Broccoli is rich in sulforaphane, a potent compound that may help protect against some cancers. It may also lower the risk of heart disease. The green vegetable is also a good source of vitamin E, which can help reduce inflammation. Animal studies suggest that broccoli may contain certain proteins that help regulate the cells of the immune system.
12. Red bell peppers
“Red bell peppers are a real superfood,” Nadler said. “[They have] every micronutrient you want – protein, healthy carbs, vitamins, and minerals,” she noted. “You can only benefit from eating [red bell peppers], and they’re low in calories.” One cup of red bell peppers contains a higher amount of beta-carotene than other bell peppers and provide 157% of the recommended daily value of vitamin C. Red bell peppers are a good source of provitamin A (beta-carotene).
13. Citrus fruits
All fruits in the citrus family have health benefits, for the winter too, Nadler said.
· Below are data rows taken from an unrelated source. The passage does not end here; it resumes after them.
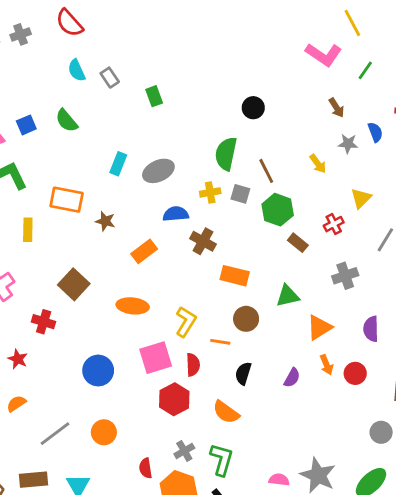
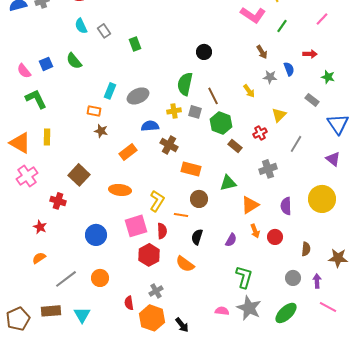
orange rectangle: (67, 200) -> (94, 111), moved, size x0.6
green L-shape: (222, 460) -> (244, 277), moved

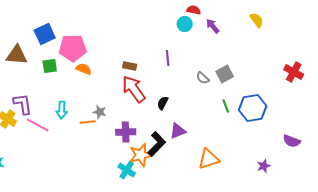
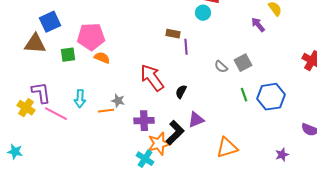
purple arrow: (213, 26) -> (258, 25), moved
blue square: (45, 34) -> (50, 22), moved
brown rectangle: (130, 66) -> (173, 34), moved

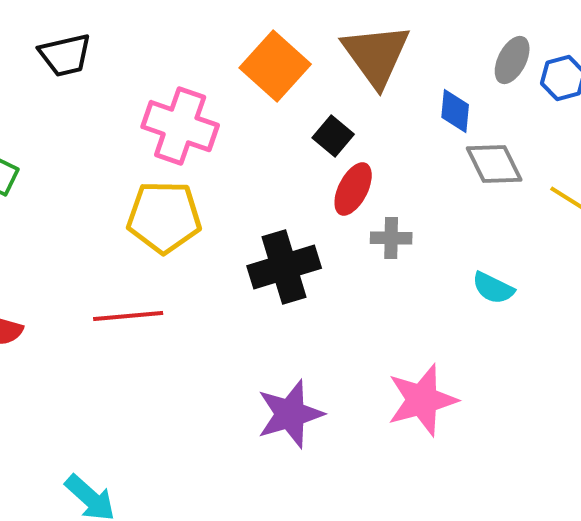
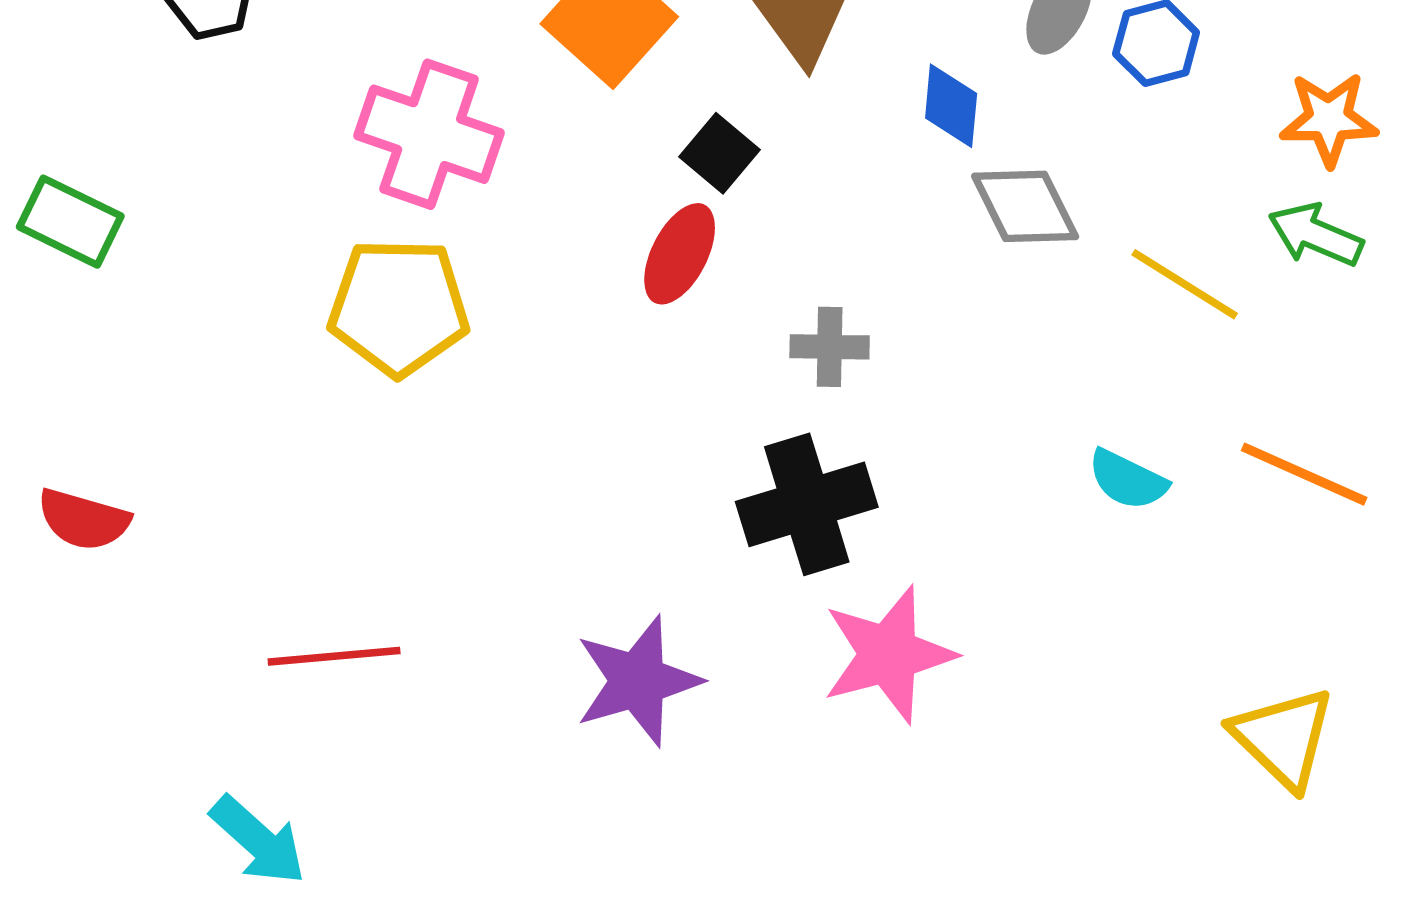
red ellipse: (353, 189) -> (680, 254), moved
black cross: (284, 267) -> (807, 504), moved
cyan semicircle: (493, 288) -> (1128, 480), moved
red line: (128, 316) -> (334, 656), moved

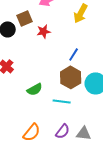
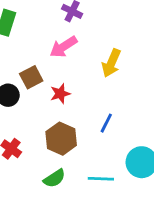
brown hexagon: (71, 77) -> (61, 139), moved
cyan line: (62, 101) -> (101, 179), moved

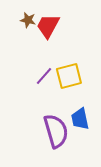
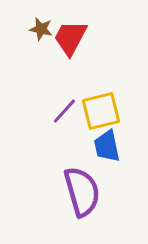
blue trapezoid: (80, 119) -> (107, 146), moved

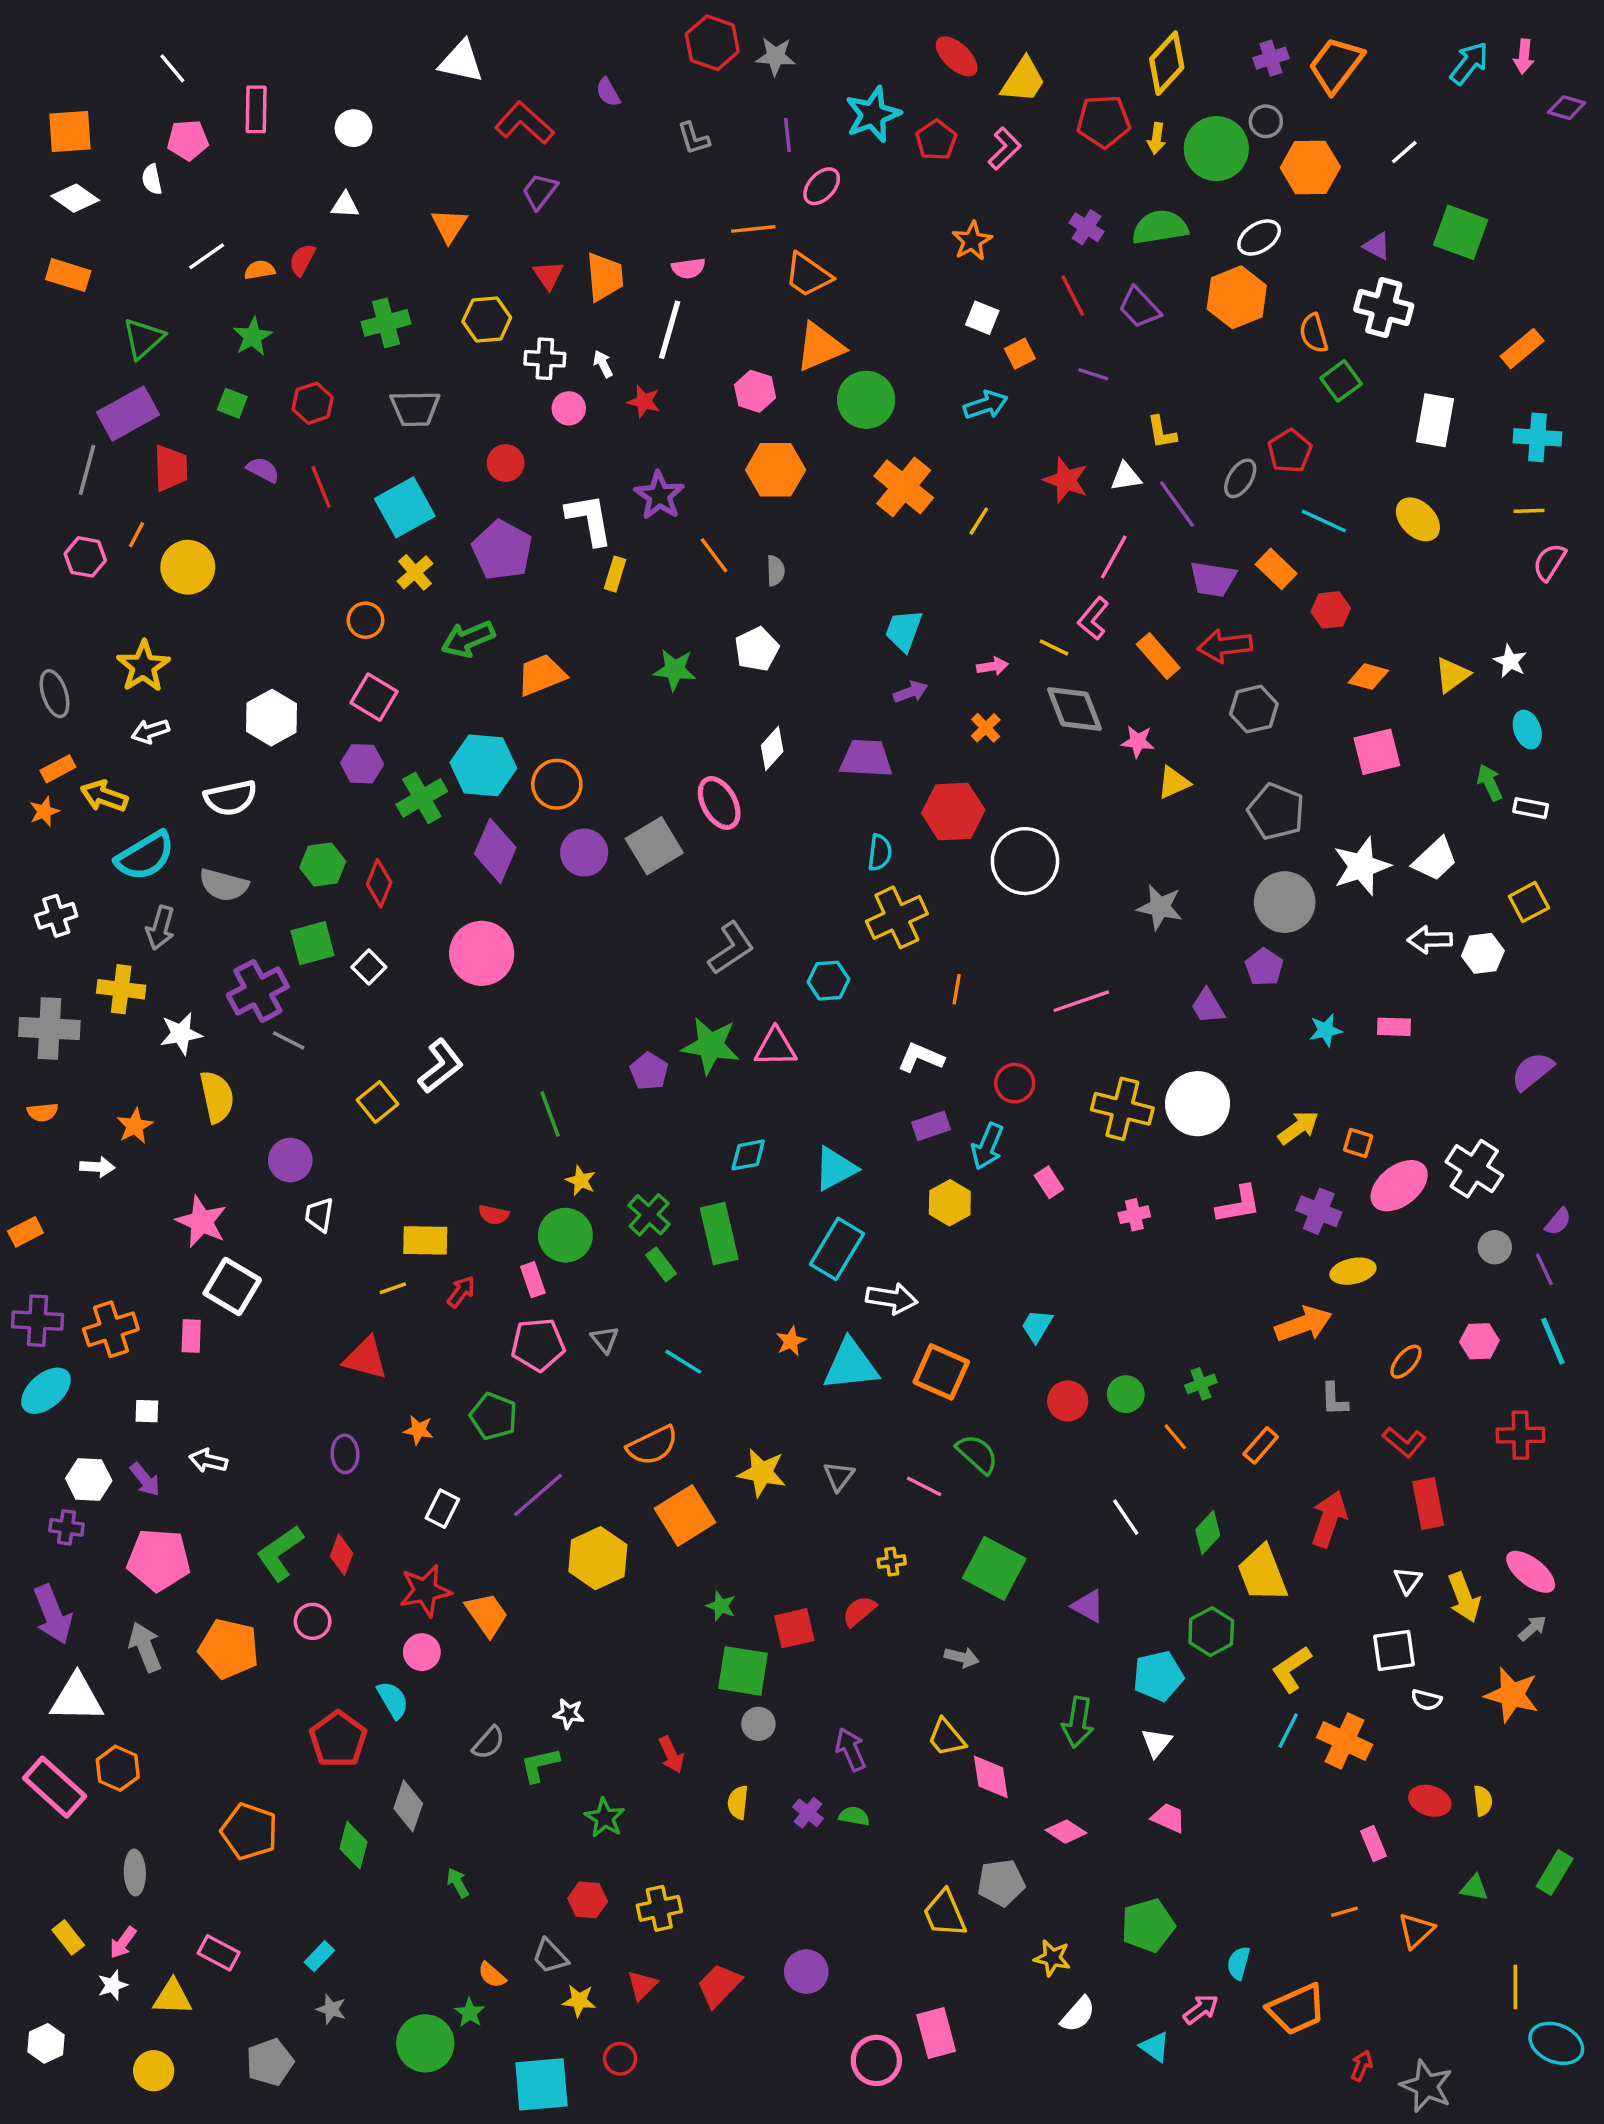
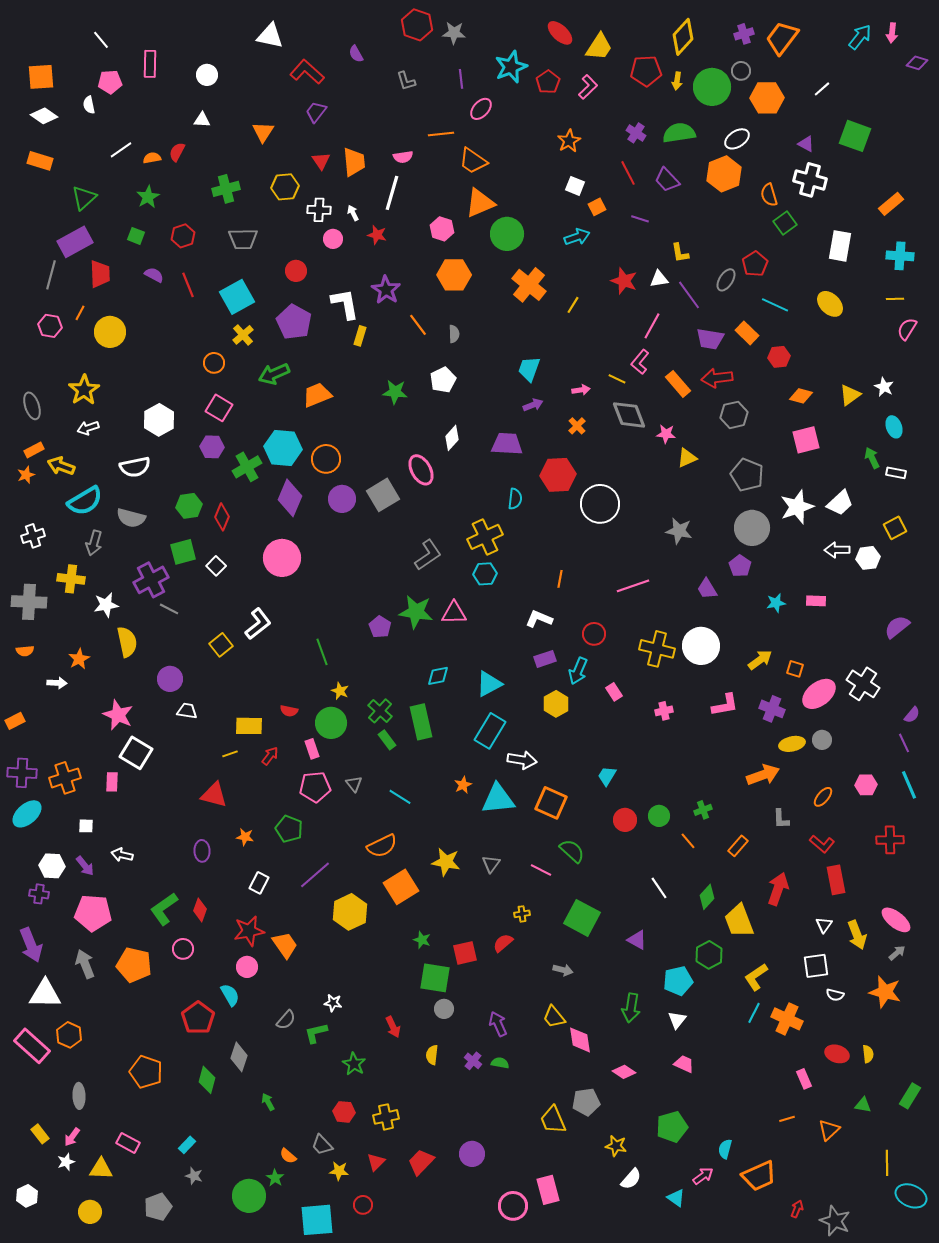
yellow cross: (897, 917) -> (485, 537), moved
white trapezoid: (319, 1215) -> (187, 711), turned 90
gray circle: (1495, 1247) -> (822, 740), moved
They are rich in vitamin C and fiber. But citrus fruits should be eaten in their natural form and not consumed in juice form because then all the fiber is lost and sugar is the only thing left, she noted. Vitamin C helps fight free radicals in the body and supports protein metabolism and immune function.
Some people think white mushrooms have no nutritional benefits because of the white color, but this can’t be farther from the truth, Nadler said. White, in fact, reflects all colors, she added. You’re basically “eating the rainbow” when you consume mushrooms. They are packed with fiber, protein, B vitamins, selenium, potassium, and copper. Some mushrooms are also rich in vitamin D, Nadler added.
15. Brussel sprouts
Brussels sprouts are rich in fiber, many vitamins, including the essential vitamin C, and minerals. The green vegetable, a member of the cabbage family, is also important for blood and bone health because they are rich in vitamin K as well. Brussels sprouts are full of antioxidants, which may help reduce cell damage in the body.